[EXERCISE OBJECTIVE] Exact transcription, pictures omitted: begin at the top line of the records below and end with the line bearing "Si les discriminations poli".

[DATA FOR PROCESSING]

=-=-=-=-=

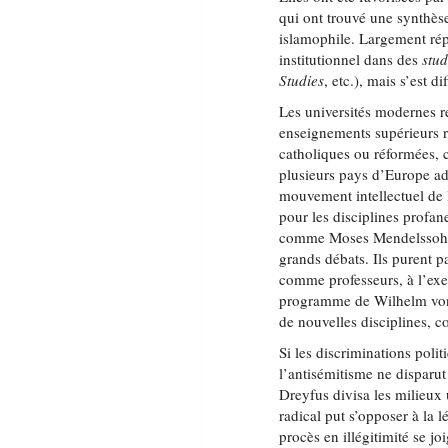
qui ont trouvé une synthès
islamophile. Largement répa
institutionnel dans des
stud
Studies
, etc.), mais s’est d
Les universités modernes 
enseignements supérieurs re
catholiques ou réformées, c
plusieurs pays d’Europe ad
mouvement intellectuel de
pour les disciplines profan
comme Moses Mendelssohn o
grands débats. Ils purent p
comme professeurs, à l’exe
programme de Wilhelm von H
de nouvelles disciplines, 
Si les discriminations poli
l’antisémitisme ne disparut
Dreyfus divisa les milieux 
radical put s’opposer à la 
procès en illégitimité se jo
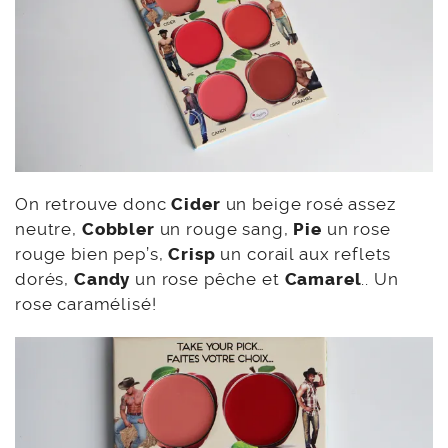
On retrouve donc
Cider
un beige rosé assez
neutre,
Cobbler
un rouge sang,
Pie
un rose
rouge bien pep’s,
Crisp
un corail aux reflets
dorés,
Candy
un rose pêche et
Camarel
.. Un
rose caramélisé!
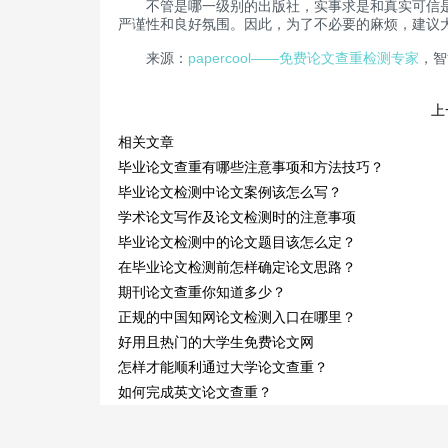
不管是哪一级别的出版社，实事求是和真实可信是基
严谨性和良好氛围。因此，为了不必要的麻烦，建议
来源：
papercool——免费论文查重检测专家
，智
上
相关文章
毕业论文查重有哪些注意事项和方法技巧？
毕业论文检测中论文案例该怎么写？
学术论文写作及论文检测时的注意事项
毕业论文检测中的论文题目该怎么定？
在毕业论文检测前怎样确定论文思路？
期刊论文查重你知道多少？
正规的中国知网论文检测入口在哪里？
好用且热门的大学生免费论文网
怎样才能顺利通过大学论文查重？
如何完成英文论文查重？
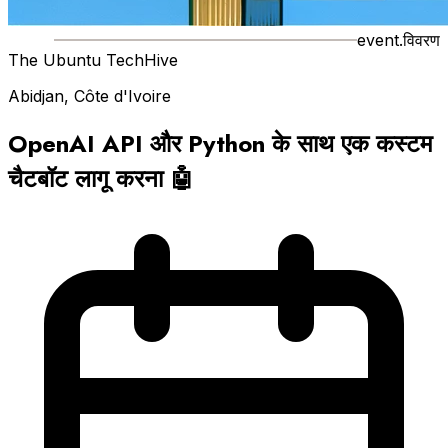
event.विवरण
The Ubuntu TechHive
Abidjan, Côte d'Ivoire
OpenAI API और Python के साथ एक कस्टम
चैटबॉट लागू करना 🤖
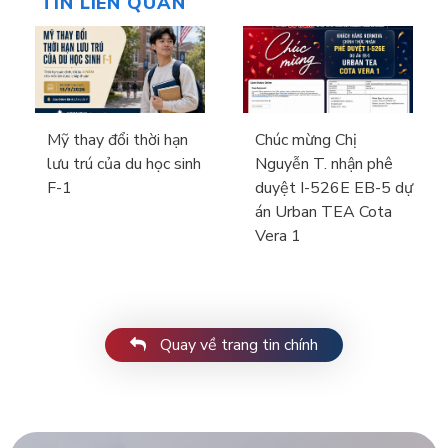
TIN LIÊN QUAN
Mỹ thay đổi thời hạn
Chúc mừng Chị
lưu trú của du học sinh
Nguyễn T. nhận phê
F-1
duyệt I-526E EB-5 dự
án Urban TEA Cota
Vera 1
Quay về trang tin chính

=-=-=-=-=

[TASK SOLUTION]
qui ont trouvé une synthès
islamophile. Largement répa
institutionnel dans des
stud
Studies
, etc.), mais s’est d
Les universités modernes 
enseignements supérieurs re
catholiques ou réformées, c
plusieurs pays d’Europe ad
mouvement intellectuel de
pour les disciplines profan
comme Moses Mendelssohn o
grands débats. Ils purent p
comme professeurs, à l’exe
programme de Wilhelm von H
de nouvelles disciplines, 
Si les discriminations poli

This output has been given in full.